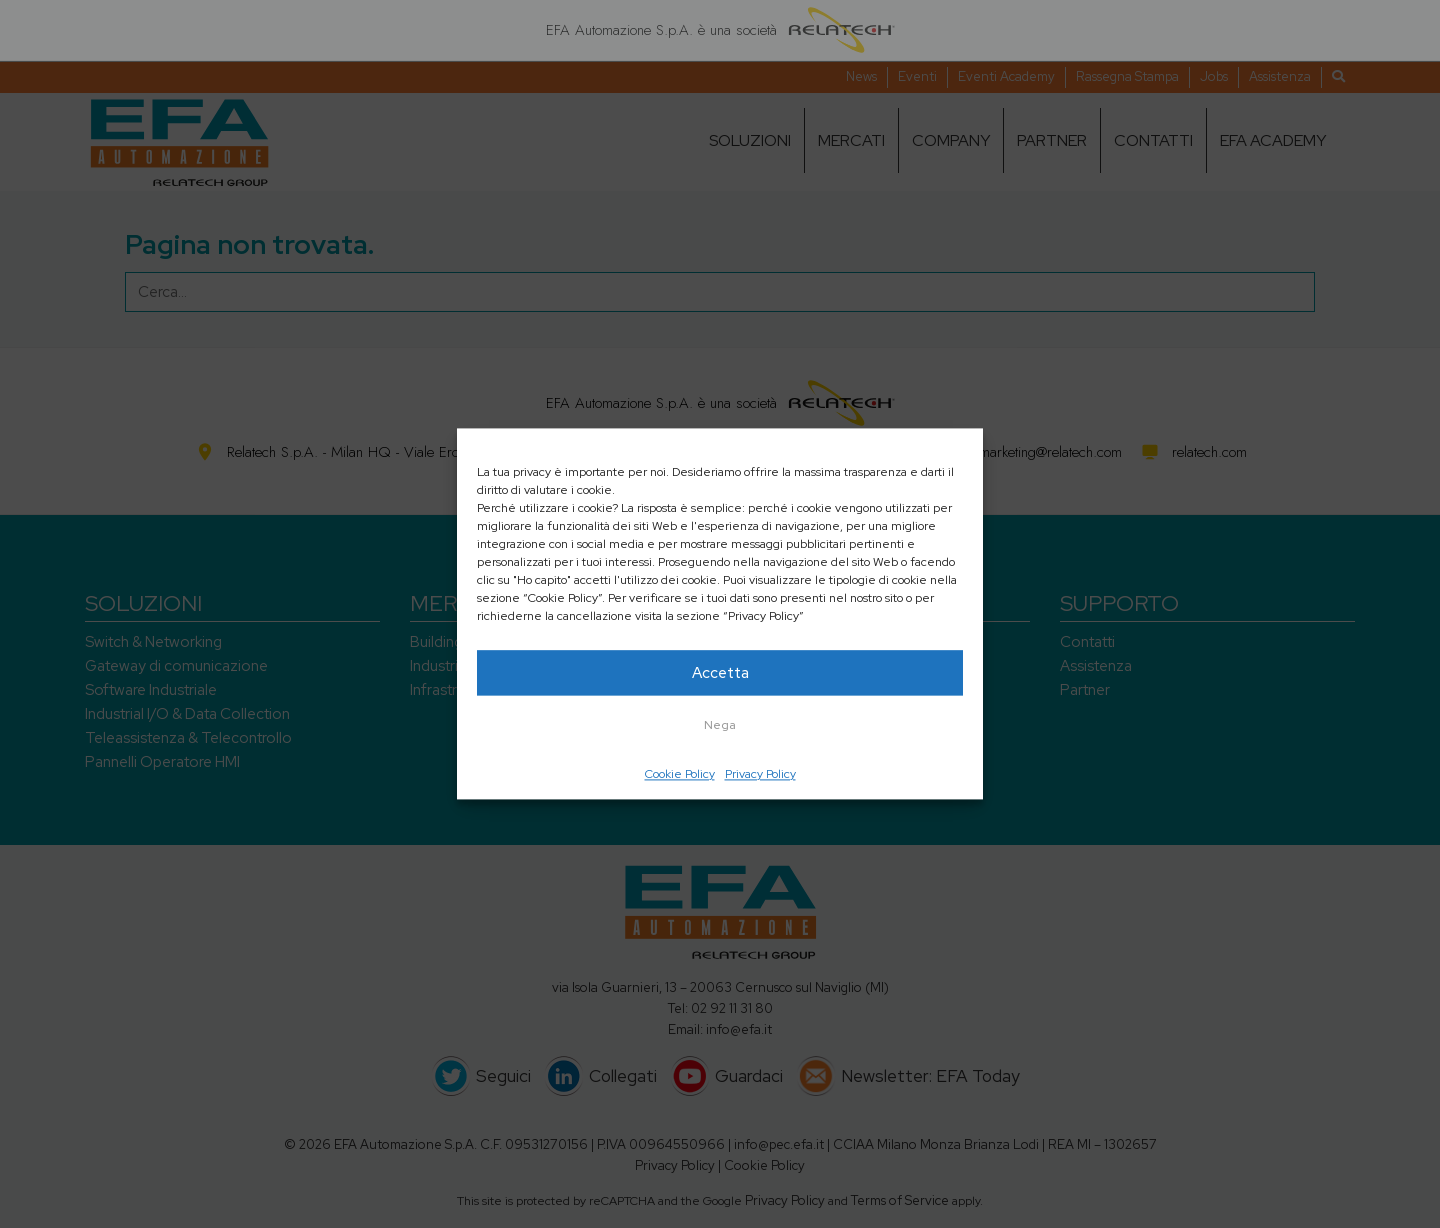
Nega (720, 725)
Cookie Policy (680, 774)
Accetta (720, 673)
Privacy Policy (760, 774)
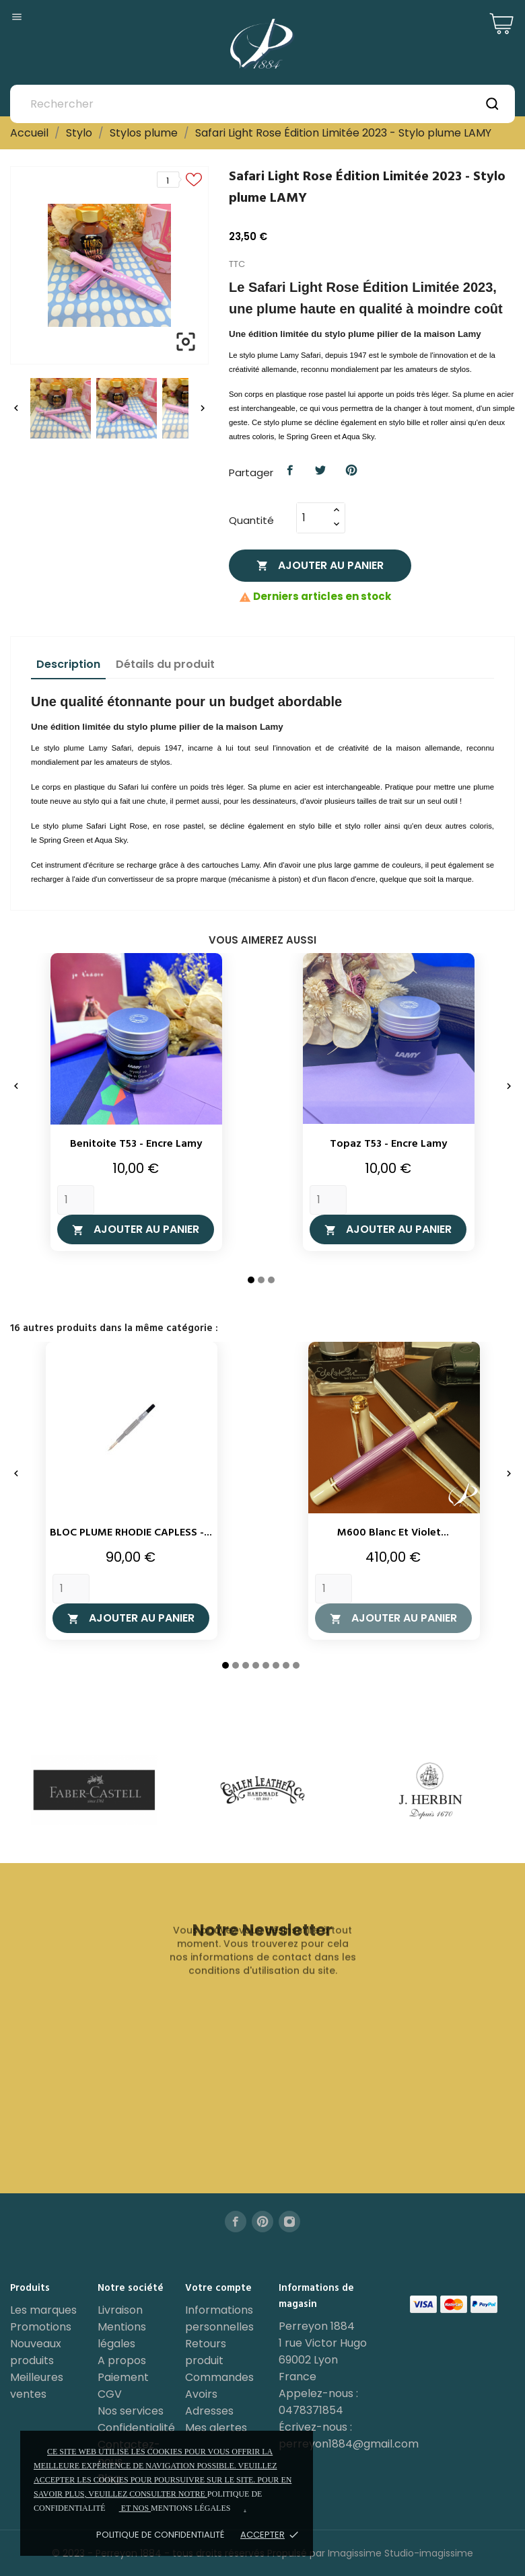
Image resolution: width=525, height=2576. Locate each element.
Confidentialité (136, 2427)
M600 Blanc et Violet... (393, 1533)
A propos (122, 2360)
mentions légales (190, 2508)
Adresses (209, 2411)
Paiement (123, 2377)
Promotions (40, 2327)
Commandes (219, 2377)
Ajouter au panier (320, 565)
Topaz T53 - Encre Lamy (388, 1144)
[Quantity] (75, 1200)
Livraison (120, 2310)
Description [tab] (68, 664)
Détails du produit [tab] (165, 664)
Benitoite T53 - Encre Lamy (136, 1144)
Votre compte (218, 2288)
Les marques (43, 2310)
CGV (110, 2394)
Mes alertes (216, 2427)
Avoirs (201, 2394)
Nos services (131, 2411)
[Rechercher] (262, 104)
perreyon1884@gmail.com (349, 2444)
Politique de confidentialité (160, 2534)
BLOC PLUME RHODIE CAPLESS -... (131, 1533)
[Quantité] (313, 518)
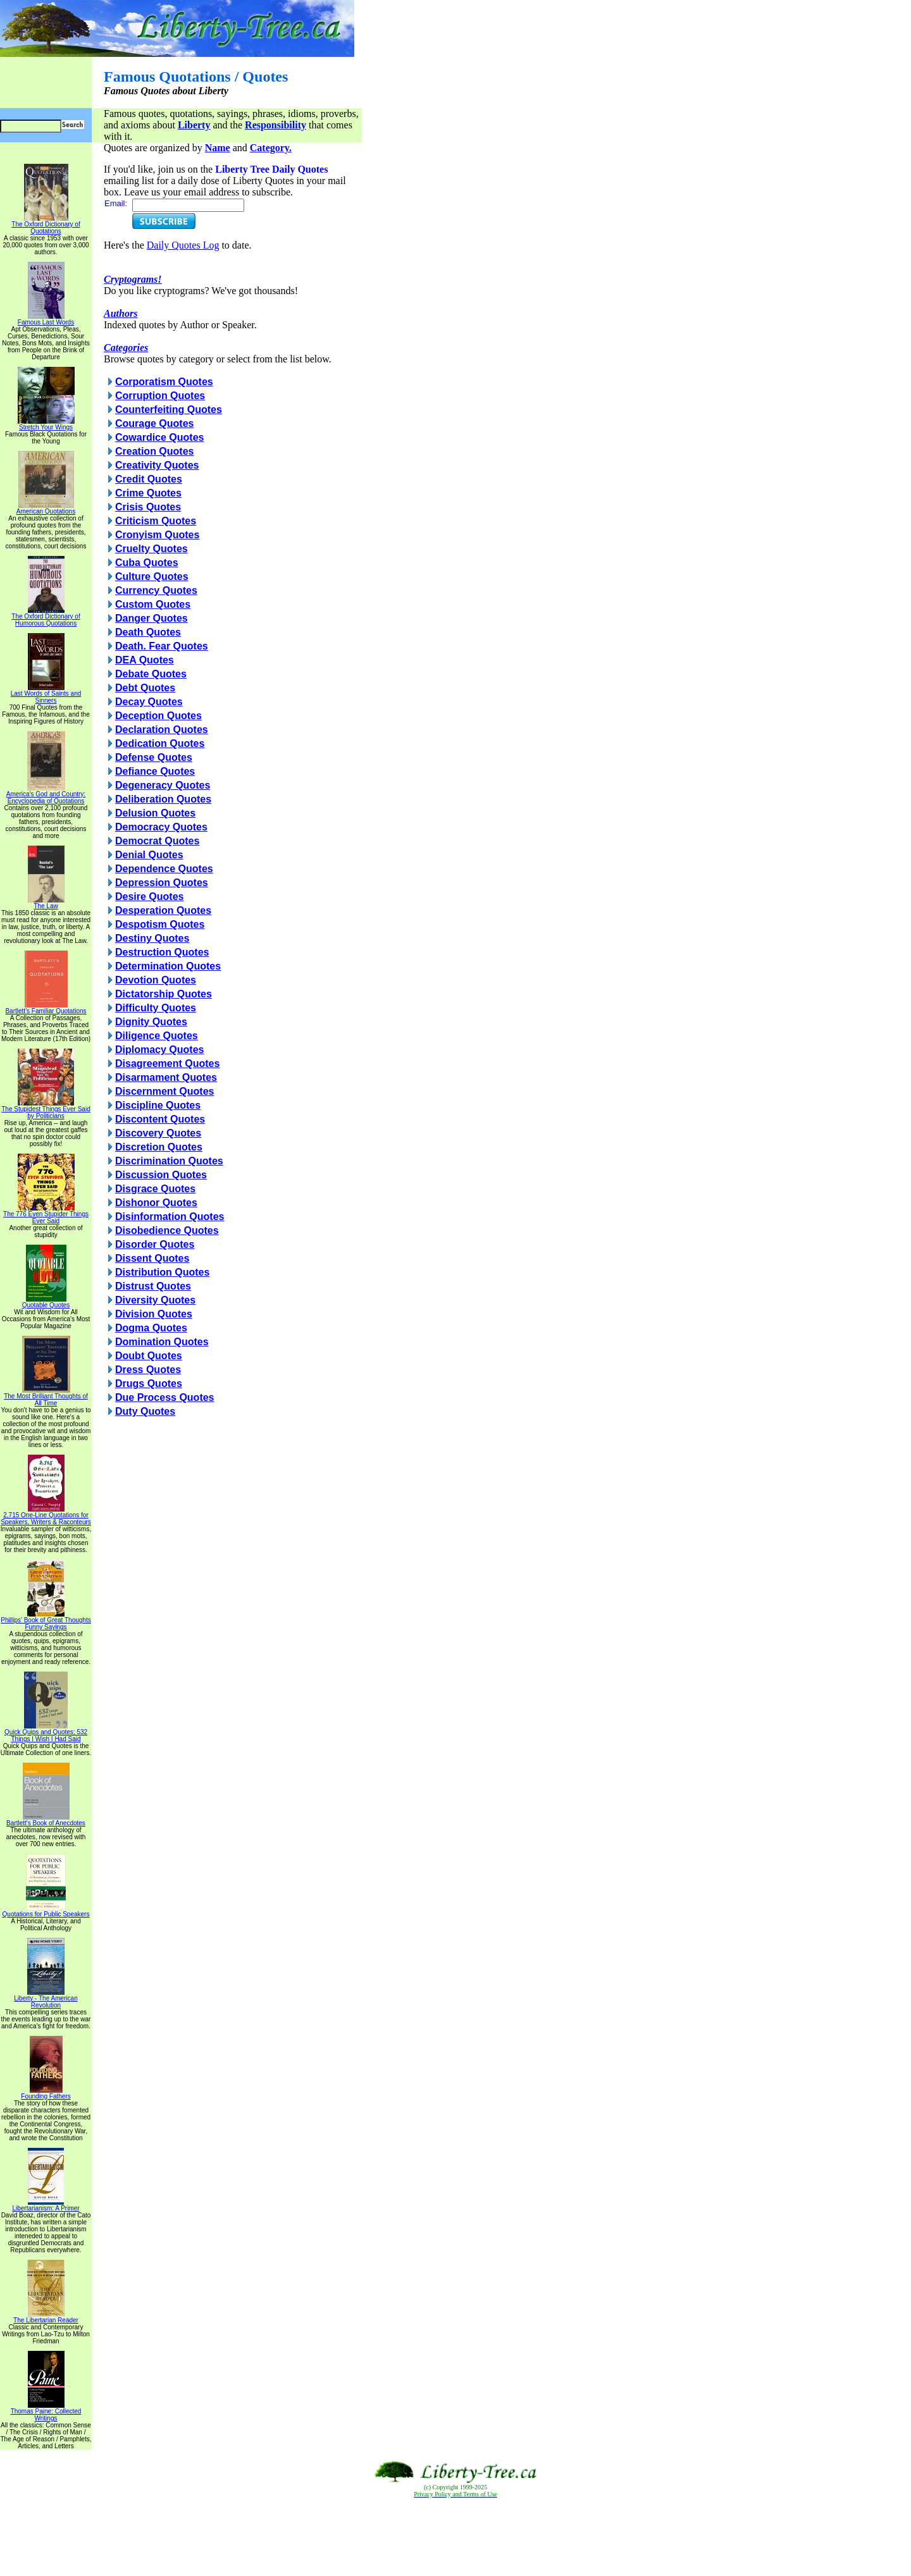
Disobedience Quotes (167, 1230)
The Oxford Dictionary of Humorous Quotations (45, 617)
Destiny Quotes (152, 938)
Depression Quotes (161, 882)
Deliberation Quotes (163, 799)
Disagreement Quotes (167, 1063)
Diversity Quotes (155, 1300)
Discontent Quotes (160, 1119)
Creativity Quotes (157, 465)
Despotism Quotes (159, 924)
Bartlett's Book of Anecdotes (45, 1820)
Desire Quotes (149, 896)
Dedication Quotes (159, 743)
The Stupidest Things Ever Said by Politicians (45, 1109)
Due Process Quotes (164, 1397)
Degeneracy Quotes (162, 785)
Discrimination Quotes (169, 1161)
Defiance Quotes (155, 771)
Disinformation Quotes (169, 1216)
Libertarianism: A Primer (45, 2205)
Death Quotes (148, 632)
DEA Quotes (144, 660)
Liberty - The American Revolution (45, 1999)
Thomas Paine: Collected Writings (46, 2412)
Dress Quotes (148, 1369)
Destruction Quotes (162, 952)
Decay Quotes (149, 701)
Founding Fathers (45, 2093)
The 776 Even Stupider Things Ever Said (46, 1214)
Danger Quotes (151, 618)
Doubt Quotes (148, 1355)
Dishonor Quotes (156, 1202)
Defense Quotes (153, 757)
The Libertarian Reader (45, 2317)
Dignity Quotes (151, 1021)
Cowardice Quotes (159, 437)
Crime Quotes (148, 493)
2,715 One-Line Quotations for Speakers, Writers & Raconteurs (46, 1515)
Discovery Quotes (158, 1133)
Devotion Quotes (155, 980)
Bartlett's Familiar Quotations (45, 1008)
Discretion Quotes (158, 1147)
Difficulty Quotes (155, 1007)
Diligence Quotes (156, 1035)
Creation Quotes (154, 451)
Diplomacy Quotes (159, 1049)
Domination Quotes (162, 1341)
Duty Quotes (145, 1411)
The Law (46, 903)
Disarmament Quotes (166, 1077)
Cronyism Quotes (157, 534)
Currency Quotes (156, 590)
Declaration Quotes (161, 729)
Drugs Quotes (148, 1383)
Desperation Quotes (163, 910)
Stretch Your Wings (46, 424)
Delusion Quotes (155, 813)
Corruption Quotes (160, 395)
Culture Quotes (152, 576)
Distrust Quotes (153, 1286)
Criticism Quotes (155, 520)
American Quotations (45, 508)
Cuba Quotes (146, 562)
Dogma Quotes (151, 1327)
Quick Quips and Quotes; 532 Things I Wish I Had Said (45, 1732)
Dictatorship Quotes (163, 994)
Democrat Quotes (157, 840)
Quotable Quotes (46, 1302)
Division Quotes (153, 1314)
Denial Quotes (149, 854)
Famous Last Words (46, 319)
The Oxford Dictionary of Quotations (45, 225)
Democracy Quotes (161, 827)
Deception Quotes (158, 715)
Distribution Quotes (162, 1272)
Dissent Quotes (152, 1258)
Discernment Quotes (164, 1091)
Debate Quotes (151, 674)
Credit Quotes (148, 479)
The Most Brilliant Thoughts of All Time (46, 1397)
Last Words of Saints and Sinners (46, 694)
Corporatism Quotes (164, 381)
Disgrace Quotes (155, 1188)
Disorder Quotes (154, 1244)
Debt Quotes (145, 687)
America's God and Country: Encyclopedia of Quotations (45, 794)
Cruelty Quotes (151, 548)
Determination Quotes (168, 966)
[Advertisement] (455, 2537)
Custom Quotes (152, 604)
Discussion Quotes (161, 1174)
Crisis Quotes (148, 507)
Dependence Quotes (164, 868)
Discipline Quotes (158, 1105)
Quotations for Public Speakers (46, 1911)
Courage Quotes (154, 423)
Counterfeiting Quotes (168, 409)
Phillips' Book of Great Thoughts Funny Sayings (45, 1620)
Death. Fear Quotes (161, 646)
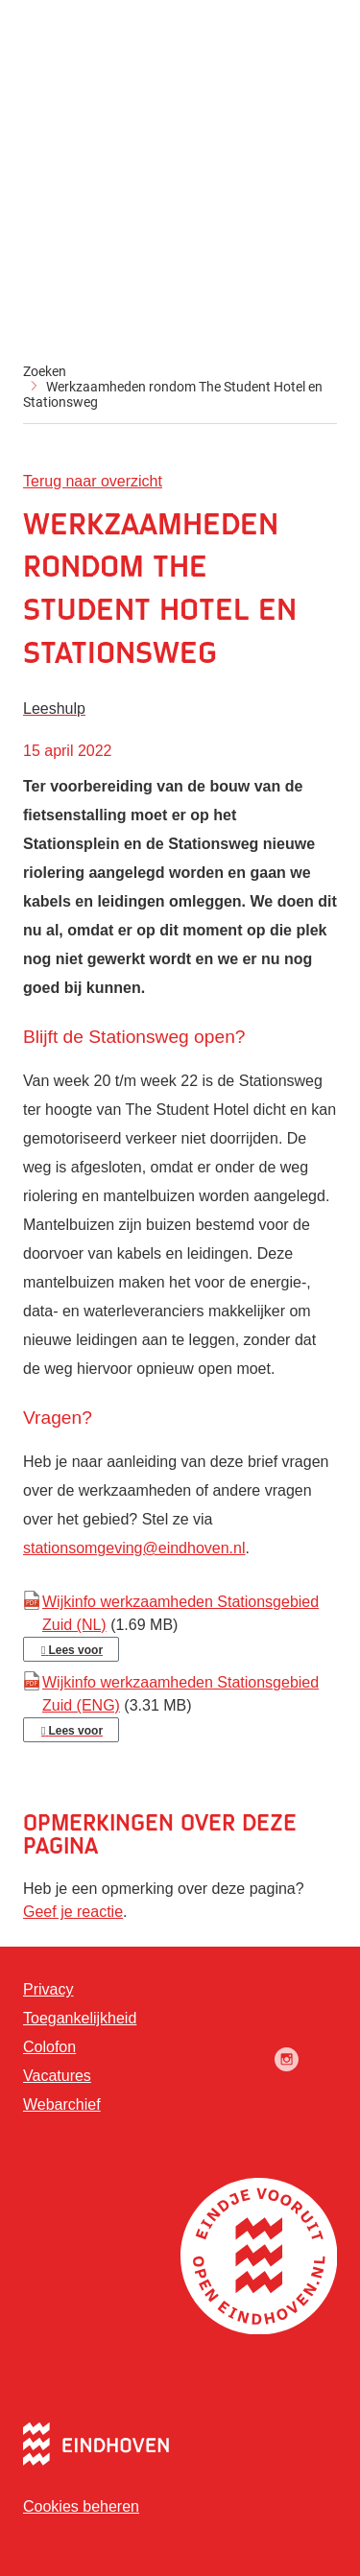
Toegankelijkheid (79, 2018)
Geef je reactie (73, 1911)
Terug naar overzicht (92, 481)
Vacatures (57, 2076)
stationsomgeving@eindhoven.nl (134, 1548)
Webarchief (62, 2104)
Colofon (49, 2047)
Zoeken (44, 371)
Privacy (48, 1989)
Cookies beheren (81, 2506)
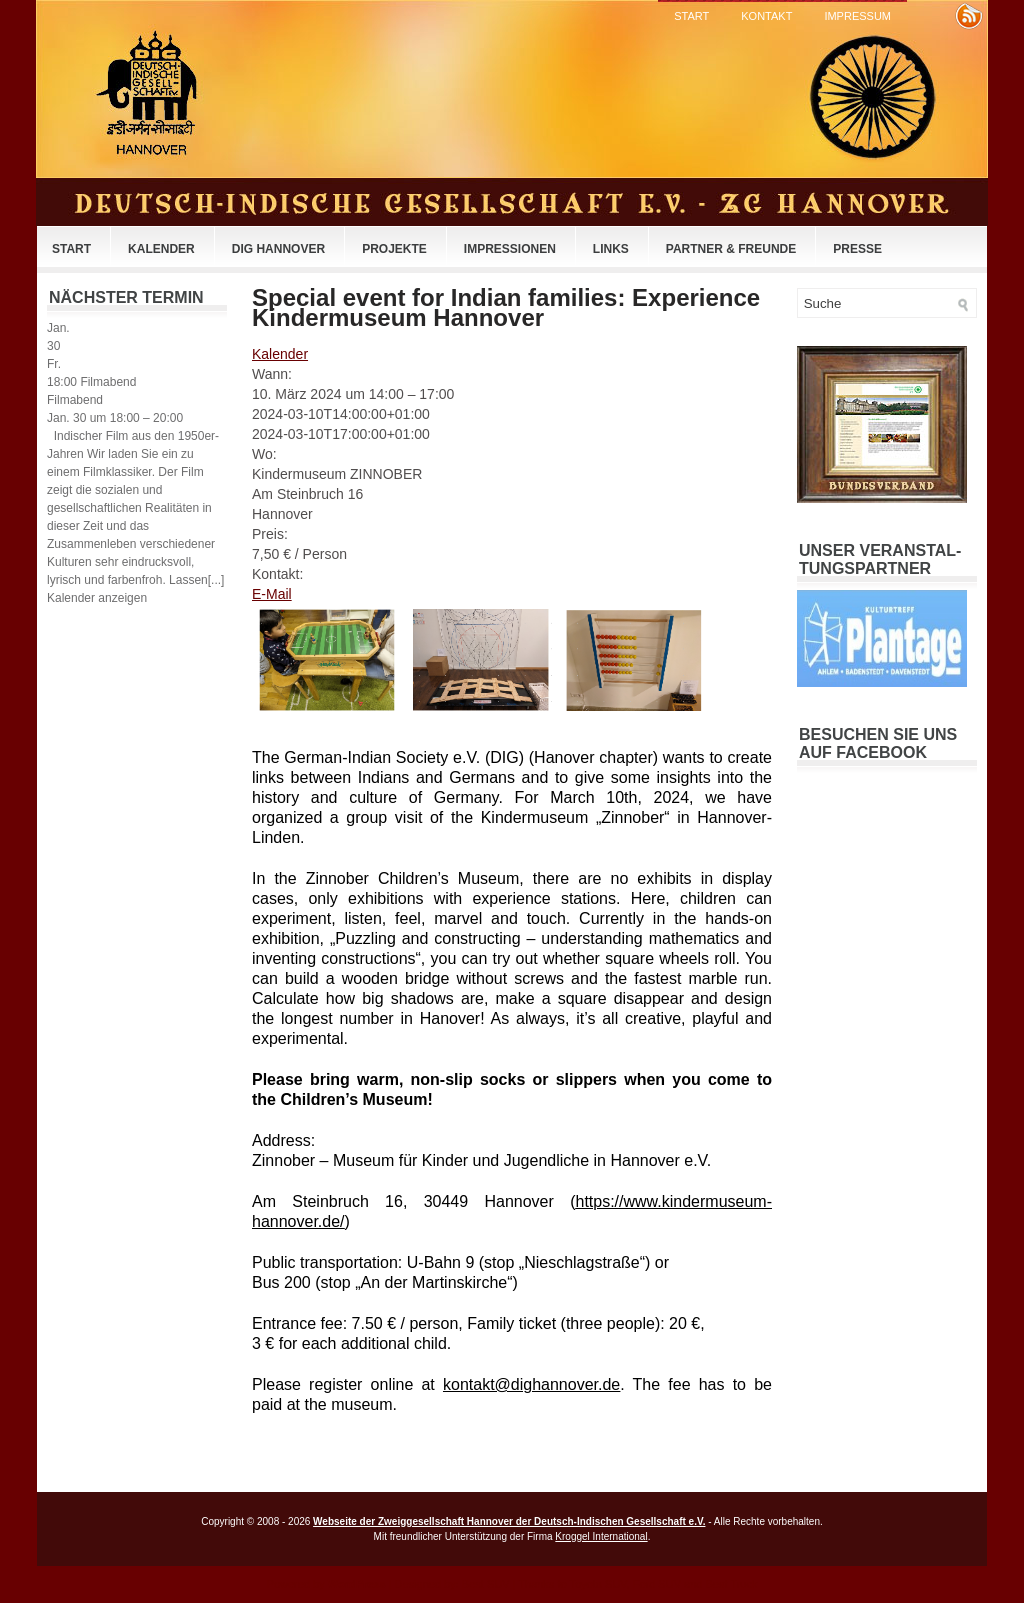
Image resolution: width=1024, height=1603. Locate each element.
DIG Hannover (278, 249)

## WHAT YOU SHOULD DO
Return every line in the listing that contains the word "Things".

## RESULT OF THIS TASK
The Stupidest Things Ever Said by Politicians (45, 1109)
The 776 Even Stupider Things Ever Said (46, 1214)
Quick Quips and Quotes; 532 Things I Wish I Had Said (45, 1732)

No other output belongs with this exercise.